今野 仁(Hitoshi Konno)…今回の依頼人。助手の幼馴染。
古宮 佐保(Saho Komiya)…今野 仁の同期で、学生時代からの友人。
間中 絵里子(Eriko Manaka)…今野 仁の仕事上の、現在のパートナー。
森 一徳(Kazunori Mori)…古宮 佐保の上司。


閑静な住宅街の、やや寂れた観がある建築。
静かな佇まいの『恋愛相談所』に、その台風はやって来た。

「ちひろちゃん!助けて!!お願いだよぉぅ〜〜〜!!!」

玄関を開ける暇もあればこそ、インターフォンに負けぬ大音量で、この『恋愛相談所』の助手・水川ちひろ(みずかわ ちひろ)の名前を叫んだ男―は、一応顧客であろうか?
『恋愛相談所』の所長・吉原 大和(よしはら やまと)が一瞬だけ迷ったのも無理は無い。そしてそれ以上に前頭葉あたりに漂う、どこかで見たことがあるかもしれない既視感―――デジャブ?
しかし。所長がそのデジャブを解明する前に、顧客(推定)の男性から名指しされた助手が一喝した。

「うるさい!まずは起承転結で説明しなさい!!」

―――慣れたものである。
自分よりも年上の三十前の男性をいなす手際は、一朝一夕では無いだろう。
助手の一喝で静まったわずかな隙に一人、蚊帳の外に置かれた所長が(デジャブを後回しにして)ここぞとばかりに口を挟む。

「ちひろちゃん。俺にも説明、プリーズ」

助手と台風男(仮名)は、ようやく所長の存在に気がついた。
両者とも、今の今まで所長の事を忘れていた…模様?

「――こちらは、この『恋愛相談所』所長の吉原さんです。で、これは……今野 仁(こんの ひとし)で一応、私の幼馴染――でしょうか?」

紹介するのに疑問形な幼馴染に、それでも来客扱いで助手が説明する。
その紹介する説明を恨めし気に聞いていた今野は、慣れているのか不満を口には出さなかった。顔で十分以上に語ってはいたが……どうやら助手の気の置けない(?)幼馴染らしき事を見て取った所長は、今野氏に来客用のソファを勧める。

「こちらでお話を伺いましょう」
「………所長」

喜色満面の今野と、こめかみを押さえる助手。
もしかして(もしかしなくても?)面倒事を抱え込んでしまった―――の、やもしれない。



「四角関係………」

台風一過―――人騒がせな依頼人が退去した後、所長が評した言葉を助手がすかさず訂正する。

「まだ四角関係認定は早すぎます」

助手のちひろの幼馴染である今野 仁が、今回の依頼人である。
所長である大和が話を聞いた時点で、もう断れなかった……というのが真相である――が、しかし今野氏からの依頼内容では、登場する男女の恋愛感情のベクトルが入り乱れすぎている。
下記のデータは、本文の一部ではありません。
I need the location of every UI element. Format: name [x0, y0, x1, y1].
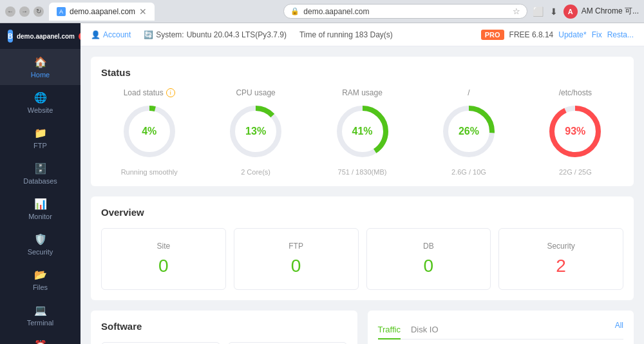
sidebar-item-label-files: Files — [33, 283, 48, 291]
status-cards: Load status i 4% Running smoothly — [101, 88, 623, 176]
sidebar-item-files[interactable]: 📂 Files — [0, 262, 80, 298]
sidebar-logo: B demo.aapanel.com 0 — [0, 23, 80, 50]
sidebar: B demo.aapanel.com 0 🏠 Home 🌐 Website 📁 … — [0, 23, 80, 344]
topbar-right: PRO FREE 6.8.14 Update* Fix Resta... — [481, 30, 634, 40]
lock-icon: 🔒 — [290, 7, 299, 15]
topbar: 👤 Account 🔄 System: Ubuntu 20.04.3 LTS(P… — [80, 23, 644, 46]
sidebar-item-terminal[interactable]: 💻 Terminal — [0, 298, 80, 333]
disk-etc-donut: 93% — [546, 102, 604, 160]
account-label: Account — [103, 30, 131, 39]
download-icon[interactable]: ⬇ — [548, 6, 560, 17]
status-card-disk-etc: /etc/hosts 93% 22G / 25G — [527, 88, 623, 176]
databases-icon: 🗄️ — [34, 162, 47, 175]
status-card-load: Load status i 4% Running smoothly — [101, 88, 197, 176]
disk-root-value: 26% — [459, 126, 479, 137]
shield-icon: 🛡️ — [34, 233, 47, 245]
tab-favicon: A — [57, 7, 66, 16]
tab-diskio[interactable]: Disk IO — [411, 321, 439, 339]
terminal-icon: 💻 — [34, 304, 47, 316]
traffic-all-link[interactable]: All — [615, 321, 623, 339]
main-content: Status Load status i — [80, 46, 644, 344]
ftp-icon: 📁 — [34, 127, 47, 139]
status-title: Status — [101, 67, 623, 78]
sidebar-item-label-ftp: FTP — [33, 142, 47, 149]
app-layout: B demo.aapanel.com 0 🏠 Home 🌐 Website 📁 … — [0, 23, 644, 344]
sidebar-item-label-website: Website — [28, 106, 53, 114]
topbar-runtime: Time of running 183 Day(s) — [299, 30, 393, 39]
ram-donut: 41% — [334, 102, 392, 160]
cpu-status-label: CPU usage — [236, 88, 275, 97]
load-status-label: Load status i — [124, 88, 175, 97]
overview-section: Overview Site 0 FTP 0 DB 0 — [91, 196, 634, 300]
sidebar-item-ftp[interactable]: 📁 FTP — [0, 120, 80, 156]
back-button[interactable]: ← — [5, 6, 15, 17]
chrome-label: AM Chrome 可... — [582, 6, 639, 17]
files-icon: 📂 — [34, 269, 47, 281]
sidebar-item-website[interactable]: 🌐 Website — [0, 85, 80, 120]
sidebar-item-security[interactable]: 🛡️ Security — [0, 227, 80, 262]
star-icon[interactable]: ☆ — [513, 6, 520, 16]
disk-etc-label: /etc/hosts — [559, 88, 592, 97]
sidebar-item-monitor[interactable]: 📊 Monitor — [0, 191, 80, 227]
sidebar-item-cron[interactable]: ⏰ Cron — [0, 333, 80, 344]
cpu-sublabel: 2 Core(s) — [241, 168, 270, 176]
system-label: System: — [156, 30, 184, 39]
browser-chrome: ← → ↻ A demo.aapanel.com ✕ 🔒 demo.aapane… — [0, 0, 644, 23]
account-icon: 👤 — [91, 30, 100, 39]
logo-icon: B — [8, 30, 13, 43]
status-card-cpu: CPU usage 13% 2 Core(s) — [207, 88, 303, 176]
overview-value-ftp: 0 — [291, 256, 301, 276]
load-donut: 4% — [120, 102, 178, 160]
cpu-donut: 13% — [227, 102, 285, 160]
overview-title: Overview — [101, 207, 623, 218]
software-title: Software — [101, 321, 347, 332]
account-link[interactable]: 👤 Account — [91, 30, 131, 39]
pro-badge: PRO — [481, 30, 504, 40]
overview-value-db: 0 — [424, 256, 434, 276]
ram-status-label: RAM usage — [342, 88, 383, 97]
status-card-disk-root: / 26% 2.6G / 10G — [421, 88, 516, 176]
overview-label-ftp: FTP — [289, 242, 303, 251]
reload-button[interactable]: ↻ — [33, 6, 44, 17]
software-section: Software — [91, 311, 357, 344]
update-link[interactable]: Update* — [558, 30, 586, 39]
website-icon: 🌐 — [34, 91, 47, 104]
status-section: Status Load status i — [91, 57, 634, 186]
monitor-icon: 📊 — [34, 198, 47, 210]
cron-icon: ⏰ — [34, 339, 47, 344]
forward-button[interactable]: → — [19, 6, 30, 17]
sidebar-item-label-home: Home — [31, 71, 50, 79]
bottom-grid: Software — [91, 311, 634, 344]
tab-traffic[interactable]: Traffic — [378, 321, 401, 339]
load-value: 4% — [142, 126, 156, 137]
address-bar[interactable]: 🔒 demo.aapanel.com ☆ — [283, 4, 527, 19]
sidebar-item-label-monitor: Monitor — [28, 213, 52, 220]
overview-value-security: 2 — [556, 256, 566, 276]
overview-label-db: DB — [423, 242, 434, 251]
overview-card-security[interactable]: Security 2 — [498, 228, 623, 290]
disk-etc-value: 93% — [565, 126, 585, 137]
tab-close-button[interactable]: ✕ — [139, 6, 147, 17]
overview-card-ftp[interactable]: FTP 0 — [234, 228, 359, 290]
overview-card-db[interactable]: DB 0 — [366, 228, 491, 290]
overview-card-site[interactable]: Site 0 — [101, 228, 226, 290]
avatar[interactable]: A — [564, 5, 578, 19]
runtime-label: Time of running 183 Day(s) — [299, 30, 393, 39]
browser-tab[interactable]: A demo.aapanel.com ✕ — [49, 3, 155, 21]
overview-cards: Site 0 FTP 0 DB 0 Security — [101, 228, 623, 290]
disk-root-sublabel: 2.6G / 10G — [451, 168, 486, 176]
sidebar-item-databases[interactable]: 🗄️ Databases — [0, 156, 80, 191]
extensions-icon[interactable]: ⬜ — [533, 6, 544, 17]
address-text: demo.aapanel.com — [303, 7, 369, 16]
cpu-value: 13% — [245, 126, 266, 137]
overview-label-security: Security — [547, 242, 574, 251]
fix-link[interactable]: Fix — [592, 30, 602, 39]
home-icon: 🏠 — [34, 56, 47, 68]
sidebar-item-label-databases: Databases — [23, 177, 57, 185]
browser-controls: ← → ↻ — [5, 6, 44, 17]
restart-link[interactable]: Resta... — [607, 30, 634, 39]
sidebar-item-label-terminal: Terminal — [27, 319, 54, 327]
ram-value: 41% — [352, 126, 373, 137]
sidebar-item-home[interactable]: 🏠 Home — [0, 50, 80, 85]
load-sublabel: Running smoothly — [121, 168, 178, 176]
ちひろが幼馴染の慣れで、いくばくかの仕分けが出来たとしても……。
アレでよく社会人が務まるな……と、大和などは感心したのだが、自分の事以外はきちんとしている――と、ちひろからフォローにもならないフォローをされていたのは、さすが(?)幼馴染だった。

「さて、と。どーしましょうかね?」

所長の問いかけは助手であるちひろに向けられていることは明白である。が、今回の件に関しては何も言いたくなかった。と、言うか出来ることならば関わりあいたくない。心の底から!

「ちひろちゃん?」

所長からのご指名で、ようやく助手は返答した。

「この依頼、お断わりしましょう!」

一刀両断……というよりも、行間端折って結論付けている。
まあ、あの幼馴染との関係で、ちひろの性格の一端が形成された事が察せられたので、大和としても余り深くは詮索しない。が、依頼は依頼=仕事である。
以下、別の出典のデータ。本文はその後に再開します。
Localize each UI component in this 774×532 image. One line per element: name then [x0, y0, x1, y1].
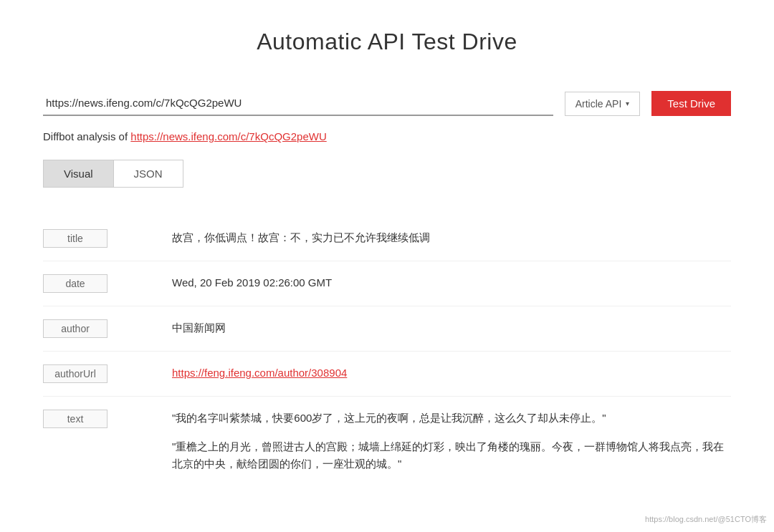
field-label-author: author: [43, 319, 158, 338]
field-row-title: title 故宫，你低调点！故宫：不，实力已不允许我继续低调: [43, 216, 731, 261]
field-label-text: text: [43, 410, 158, 428]
analysis-link[interactable]: https://news.ifeng.com/c/7kQcQG2peWU: [130, 130, 326, 142]
field-row-author: author 中国新闻网: [43, 306, 731, 352]
field-badge-authorurl: authorUrl: [43, 364, 108, 383]
field-label-authorurl: authorUrl: [43, 364, 158, 383]
page-title: Automatic API Test Drive: [43, 29, 731, 55]
field-value-authorurl: https://feng.ifeng.com/author/308904: [172, 364, 731, 382]
results-section: title 故宫，你低调点！故宫：不，实力已不允许我继续低调 date Wed,…: [43, 216, 731, 485]
tab-visual[interactable]: Visual: [43, 160, 113, 188]
field-row-authorurl: authorUrl https://feng.ifeng.com/author/…: [43, 352, 731, 397]
url-input[interactable]: [43, 91, 553, 116]
api-dropdown-button[interactable]: Article API ▾: [565, 92, 641, 116]
analysis-prefix: Diffbot analysis of: [43, 130, 130, 142]
field-row-date: date Wed, 20 Feb 2019 02:26:00 GMT: [43, 261, 731, 306]
field-value-text: "我的名字叫紫禁城，快要600岁了，这上元的夜啊，总是让我沉醉，这么久了却从未停…: [172, 410, 731, 473]
test-drive-button[interactable]: Test Drive: [651, 91, 731, 116]
analysis-line: Diffbot analysis of https://news.ifeng.c…: [43, 130, 731, 142]
author-url-link[interactable]: https://feng.ifeng.com/author/308904: [172, 367, 347, 379]
field-value-author: 中国新闻网: [172, 319, 731, 337]
tab-json[interactable]: JSON: [113, 160, 183, 188]
field-label-title: title: [43, 229, 158, 248]
field-badge-title: title: [43, 229, 108, 248]
field-label-date: date: [43, 274, 158, 293]
field-row-text: text "我的名字叫紫禁城，快要600岁了，这上元的夜啊，总是让我沉醉，这么久…: [43, 397, 731, 485]
text-paragraph-1: "我的名字叫紫禁城，快要600岁了，这上元的夜啊，总是让我沉醉，这么久了却从未停…: [172, 410, 731, 427]
tabs-row: Visual JSON: [43, 160, 731, 188]
api-dropdown-label: Article API: [575, 98, 622, 110]
url-row: Article API ▾ Test Drive: [43, 91, 731, 116]
field-value-date: Wed, 20 Feb 2019 02:26:00 GMT: [172, 274, 731, 291]
chevron-down-icon: ▾: [626, 100, 629, 107]
text-paragraph-2: "重檐之上的月光，曾照进古人的宫殿；城墙上绵延的灯彩，映出了角楼的瑰丽。今夜，一…: [172, 438, 731, 473]
field-value-title: 故宫，你低调点！故宫：不，实力已不允许我继续低调: [172, 229, 731, 246]
field-badge-text: text: [43, 410, 108, 428]
field-badge-date: date: [43, 274, 108, 293]
field-badge-author: author: [43, 319, 108, 338]
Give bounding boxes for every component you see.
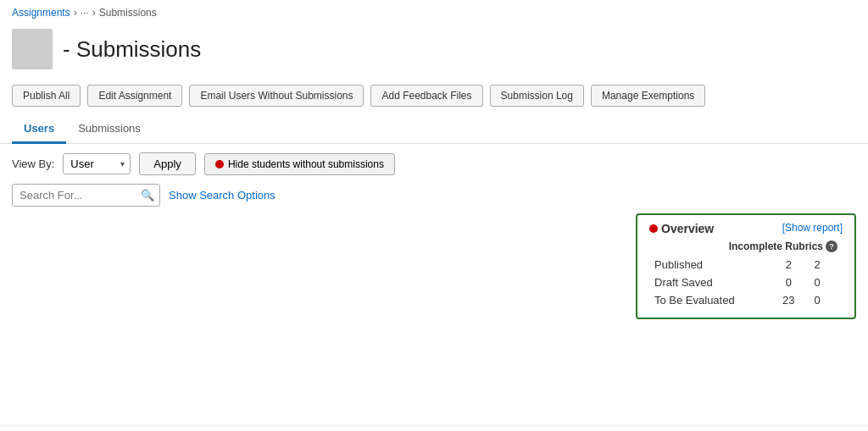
view-by-select-wrapper: User Group ▾	[63, 153, 131, 174]
manage-exemptions-button[interactable]: Manage Exemptions	[591, 85, 705, 107]
show-report-link[interactable]: [Show report]	[782, 222, 843, 234]
search-row: 🔍 Show Search Options	[0, 180, 868, 213]
breadcrumb-assignments-link[interactable]: Assignments	[12, 7, 70, 19]
overview-row-draft: Draft Saved 0 0	[649, 274, 843, 291]
view-by-select[interactable]: User Group	[63, 153, 131, 174]
main-content-area: Overview [Show report] Overview Incomple…	[0, 213, 868, 323]
breadcrumb-ellipsis: ···	[81, 7, 89, 19]
toolbar: Publish All Edit Assignment Email Users …	[0, 78, 868, 113]
overview-tobe-label: To Be Evaluated	[649, 291, 773, 309]
submission-log-button[interactable]: Submission Log	[490, 85, 584, 107]
search-input[interactable]	[12, 184, 160, 207]
add-feedback-button[interactable]: Add Feedback Files	[370, 85, 482, 107]
publish-all-button[interactable]: Publish All	[12, 85, 81, 107]
overview-draft-label: Draft Saved	[649, 274, 773, 291]
filter-row: View By: User Group ▾ Apply Hide student…	[0, 144, 868, 180]
overview-tobe-incomplete: 0	[804, 291, 843, 309]
page-title-row: - Submissions	[0, 25, 868, 78]
overview-table: Published 2 2 Draft Saved 0 0 To Be Eval…	[649, 256, 843, 309]
overview-row-tobe: To Be Evaluated 23 0	[649, 291, 843, 309]
overview-col-headers: Overview Incomplete Rubrics ?	[649, 240, 843, 256]
email-users-button[interactable]: Email Users Without Submissions	[189, 85, 364, 107]
search-input-wrapper: 🔍	[12, 184, 160, 207]
edit-assignment-button[interactable]: Edit Assignment	[87, 85, 182, 107]
overview-published-incomplete: 2	[804, 256, 843, 274]
overview-tobe-count: 23	[773, 291, 804, 309]
search-icon: 🔍	[141, 189, 154, 202]
users-tab[interactable]: Users	[12, 115, 66, 144]
hide-students-button[interactable]: Hide students without submissions	[204, 153, 395, 175]
hide-students-label: Hide students without submissions	[228, 158, 384, 170]
hide-students-indicator-icon	[215, 160, 224, 169]
overview-published-label: Published	[649, 256, 773, 274]
tabs-container: Users Submissions	[0, 115, 868, 144]
apply-button[interactable]: Apply	[139, 152, 196, 175]
breadcrumb-sep2: ›	[92, 7, 96, 19]
action-bar: ⬆ Download ✉ Email ✉ Mark as Read ✉ Mark…	[0, 425, 868, 431]
submissions-tab[interactable]: Submissions	[66, 115, 153, 144]
incomplete-rubrics-label: Incomplete Rubrics	[729, 240, 823, 252]
overview-title-row: Overview	[649, 222, 714, 235]
overview-header: Overview [Show report]	[649, 222, 843, 235]
page-title: - Submissions	[63, 36, 201, 63]
overview-draft-incomplete: 0	[804, 274, 843, 291]
breadcrumb: Assignments › ··· › Submissions	[0, 0, 868, 25]
breadcrumb-sep1: ›	[74, 7, 77, 19]
incomplete-rubrics-header: Incomplete Rubrics ?	[729, 240, 837, 252]
overview-red-dot-icon	[649, 224, 658, 233]
overview-draft-count: 0	[773, 274, 804, 291]
overview-row-published: Published 2 2	[649, 256, 843, 274]
breadcrumb-submissions: Submissions	[99, 7, 157, 19]
assignment-avatar	[12, 29, 53, 69]
overview-panel: Overview [Show report] Overview Incomple…	[636, 213, 856, 319]
overview-published-count: 2	[773, 256, 804, 274]
overview-title: Overview	[661, 222, 714, 235]
help-icon[interactable]: ?	[826, 240, 837, 252]
show-search-options-link[interactable]: Show Search Options	[169, 189, 275, 202]
view-by-label: View By:	[12, 157, 54, 170]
「ま。今回の依頼゛候補゛の内容を、ちょっと整理してみようか?」

゛候補゛に、いやに力が入っていたのが、ちひろの反論する気力を削ぐ。
まあ、大和は意識的にやっているのだろうが……。

「今野氏とは学生時代からの友人で、同期の古宮 佐保(こみや さほ)さん。その古宮さんの上司の森 一徳(もり かずのり)氏。ま、今野氏曰く恋敵か」

妙に嬉げな所長に、助手はあえて無反応を貫く。

「で、森氏の遠縁に当たる、今野氏とは共同で仕事をする間中 絵里子(まなか えりこ)さん、と。今野氏曰く、彼と古宮さんとは結ばれる運命なのに森氏の横恋慕でゴールインできない。と、ゆーのも、森氏の本命である間中さんが、今野氏の仕事上のパートナーシップと恋愛感情を取り違えている為と、今野氏推定」

モノゴコロつく前(?)からの今野氏の仕分け人・ちひろが、思いついたことを端から口にしようとする今野氏の言を仕分けた依頼内容である。
つまり。古宮さんとゴールインしたい今野氏は、間中さんの勘違いを正して森氏との将来を前向きに検討して欲しい、と。森氏には自分の本命を放置して、他人の運命に横恋慕するな、と。そして古宮さんには、運命には逆らわずに将来設計をしよう!と。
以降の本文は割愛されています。